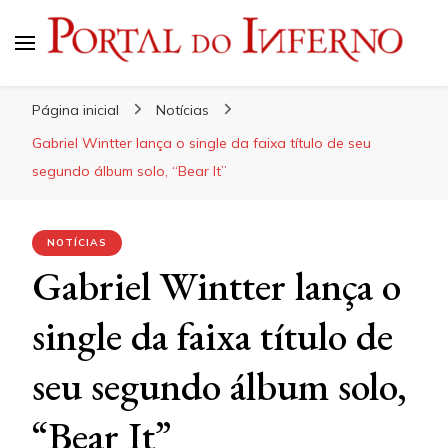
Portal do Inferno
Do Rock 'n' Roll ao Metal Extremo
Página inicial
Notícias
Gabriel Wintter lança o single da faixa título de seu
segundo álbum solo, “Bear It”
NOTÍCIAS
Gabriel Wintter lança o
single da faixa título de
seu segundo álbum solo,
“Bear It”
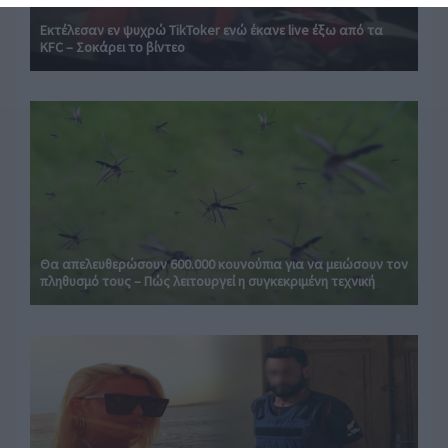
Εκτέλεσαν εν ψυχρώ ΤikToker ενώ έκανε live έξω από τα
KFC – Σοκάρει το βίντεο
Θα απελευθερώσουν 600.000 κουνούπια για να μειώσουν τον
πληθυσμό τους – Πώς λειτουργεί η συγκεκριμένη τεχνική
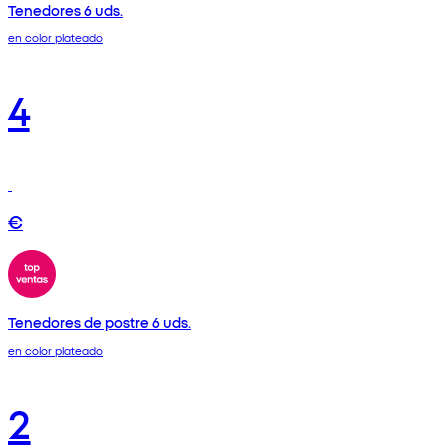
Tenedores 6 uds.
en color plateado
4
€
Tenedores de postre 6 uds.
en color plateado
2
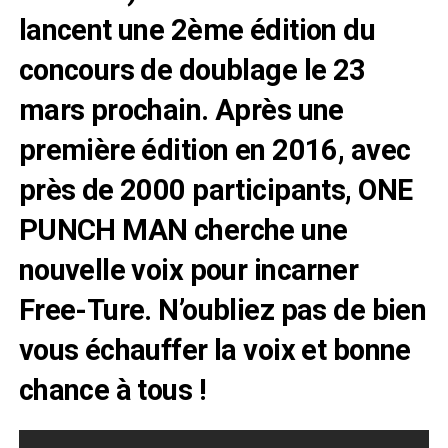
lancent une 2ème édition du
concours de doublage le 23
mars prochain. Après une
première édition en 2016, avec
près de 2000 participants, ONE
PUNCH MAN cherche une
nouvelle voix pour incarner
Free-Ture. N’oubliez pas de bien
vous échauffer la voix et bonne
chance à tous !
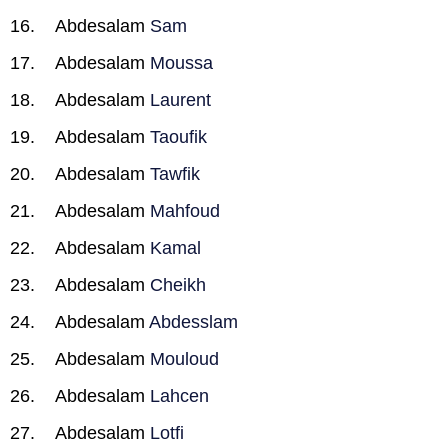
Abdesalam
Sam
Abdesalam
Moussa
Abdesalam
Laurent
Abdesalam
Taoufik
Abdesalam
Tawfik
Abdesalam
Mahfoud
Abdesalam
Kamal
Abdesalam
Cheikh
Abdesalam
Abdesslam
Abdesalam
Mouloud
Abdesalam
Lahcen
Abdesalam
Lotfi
━━━━━━━━
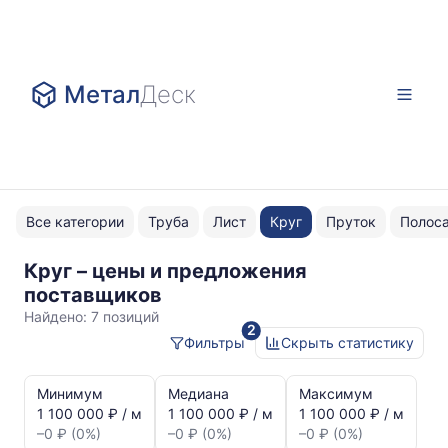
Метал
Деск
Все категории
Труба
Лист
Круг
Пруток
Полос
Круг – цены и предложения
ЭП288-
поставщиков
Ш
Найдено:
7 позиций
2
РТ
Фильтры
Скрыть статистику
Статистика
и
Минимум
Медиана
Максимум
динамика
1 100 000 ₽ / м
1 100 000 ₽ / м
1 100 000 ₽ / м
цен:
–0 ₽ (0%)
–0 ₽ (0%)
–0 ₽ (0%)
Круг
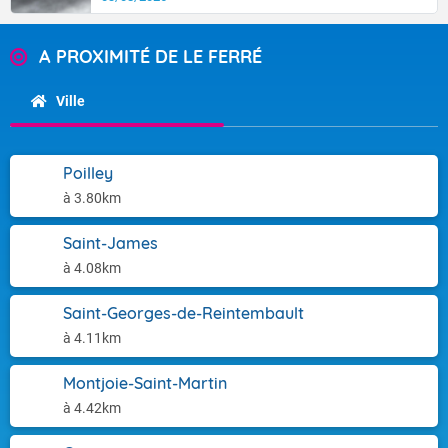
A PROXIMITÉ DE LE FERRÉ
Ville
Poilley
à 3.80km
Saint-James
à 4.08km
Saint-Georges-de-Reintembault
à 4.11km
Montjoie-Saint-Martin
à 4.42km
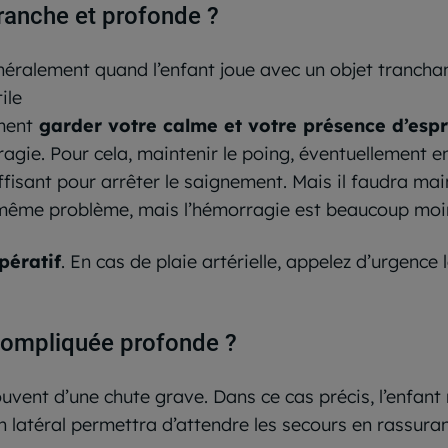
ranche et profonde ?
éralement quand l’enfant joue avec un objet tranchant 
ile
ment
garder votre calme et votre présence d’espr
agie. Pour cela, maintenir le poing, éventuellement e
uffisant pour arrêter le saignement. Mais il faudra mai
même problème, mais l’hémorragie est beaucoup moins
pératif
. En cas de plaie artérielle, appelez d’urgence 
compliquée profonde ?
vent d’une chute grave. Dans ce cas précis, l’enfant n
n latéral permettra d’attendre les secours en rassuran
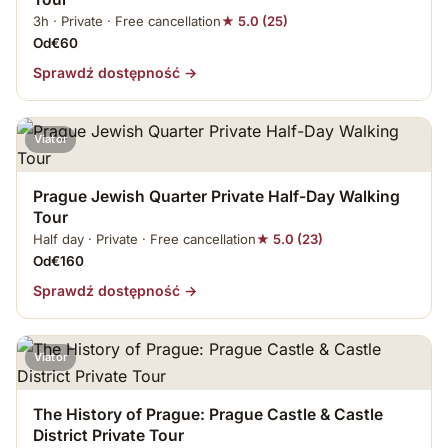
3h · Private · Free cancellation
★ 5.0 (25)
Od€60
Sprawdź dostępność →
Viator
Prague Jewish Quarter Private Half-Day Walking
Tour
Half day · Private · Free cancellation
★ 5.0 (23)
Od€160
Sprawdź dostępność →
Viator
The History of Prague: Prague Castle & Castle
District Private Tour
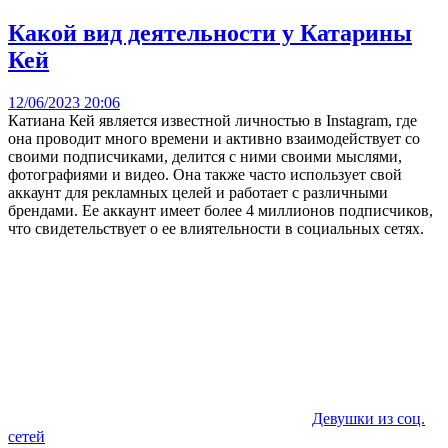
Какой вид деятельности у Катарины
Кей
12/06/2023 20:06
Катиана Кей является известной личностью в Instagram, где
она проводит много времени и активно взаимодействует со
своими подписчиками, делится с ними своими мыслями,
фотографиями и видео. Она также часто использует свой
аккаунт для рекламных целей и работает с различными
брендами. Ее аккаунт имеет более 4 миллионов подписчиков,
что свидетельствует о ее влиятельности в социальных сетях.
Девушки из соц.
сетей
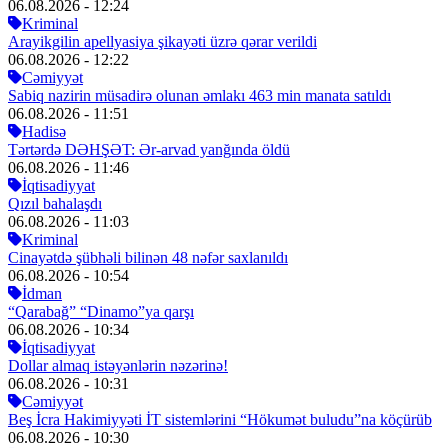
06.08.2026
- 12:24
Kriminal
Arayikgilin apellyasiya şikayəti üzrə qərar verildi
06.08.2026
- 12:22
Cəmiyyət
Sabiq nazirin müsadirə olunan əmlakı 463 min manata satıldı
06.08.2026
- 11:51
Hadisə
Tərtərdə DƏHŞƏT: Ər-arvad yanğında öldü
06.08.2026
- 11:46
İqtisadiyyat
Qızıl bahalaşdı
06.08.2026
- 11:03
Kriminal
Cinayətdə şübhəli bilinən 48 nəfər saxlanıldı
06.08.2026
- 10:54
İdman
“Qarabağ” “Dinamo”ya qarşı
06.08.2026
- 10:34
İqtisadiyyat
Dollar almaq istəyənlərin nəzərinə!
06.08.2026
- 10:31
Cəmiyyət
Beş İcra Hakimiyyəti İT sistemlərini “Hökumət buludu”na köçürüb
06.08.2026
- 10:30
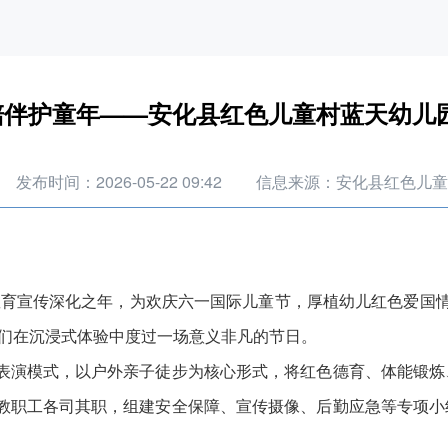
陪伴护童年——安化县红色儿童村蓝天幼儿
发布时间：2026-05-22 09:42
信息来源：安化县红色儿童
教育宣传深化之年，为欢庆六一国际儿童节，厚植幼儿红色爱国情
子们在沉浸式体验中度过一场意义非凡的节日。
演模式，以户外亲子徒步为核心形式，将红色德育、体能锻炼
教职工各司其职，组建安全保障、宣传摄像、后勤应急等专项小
━━━━━━━━
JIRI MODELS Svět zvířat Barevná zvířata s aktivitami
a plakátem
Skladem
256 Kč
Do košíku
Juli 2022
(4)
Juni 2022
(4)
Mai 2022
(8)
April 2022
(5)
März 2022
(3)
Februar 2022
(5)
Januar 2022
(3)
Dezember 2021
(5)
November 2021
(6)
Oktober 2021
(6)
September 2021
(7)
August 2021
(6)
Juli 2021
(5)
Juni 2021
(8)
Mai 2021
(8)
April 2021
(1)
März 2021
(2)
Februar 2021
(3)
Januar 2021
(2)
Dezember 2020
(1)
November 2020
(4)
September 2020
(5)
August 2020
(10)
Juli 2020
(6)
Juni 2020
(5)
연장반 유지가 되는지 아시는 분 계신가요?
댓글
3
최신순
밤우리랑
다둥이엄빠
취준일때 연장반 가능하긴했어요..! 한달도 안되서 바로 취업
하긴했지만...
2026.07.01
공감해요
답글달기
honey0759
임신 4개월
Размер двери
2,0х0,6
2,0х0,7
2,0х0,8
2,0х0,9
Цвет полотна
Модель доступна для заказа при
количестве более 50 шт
━━━━━━━━
WHAT THIS TASK INVOLVES ▸ Please set down, exactly and with no pictures, the lines in the entries above starting at the one holding "Portal do Inferno" and ending at the one holding "près de 2000 participants, ONE", ends included.

ANSWER TO THE PROBLEM ▸
Portal do Inferno
Do Rock 'n' Roll ao Metal Extremo
Página inicial
Notícias
Gabriel Wintter lança o single da faixa título de seu
segundo álbum solo, “Bear It”
NOTÍCIAS
Gabriel Wintter lança o
single da faixa título de
seu segundo álbum solo,
“Bear It”
Εκτέλεσαν εν ψυχρώ ΤikToker ενώ έκανε live έξω από τα
KFC – Σοκάρει το βίντεο
Θα απελευθερώσουν 600.000 κουνούπια για να μειώσουν τον
πληθυσμό τους – Πώς λειτουργεί η συγκεκριμένη τεχνική
Tenedores 6 uds.
en color plateado
4
€
Tenedores de postre 6 uds.
en color plateado
2
lancent une 2ème édition du
concours de doublage le 23
mars prochain. Après une
première édition en 2016, avec
près de 2000 participants, ONE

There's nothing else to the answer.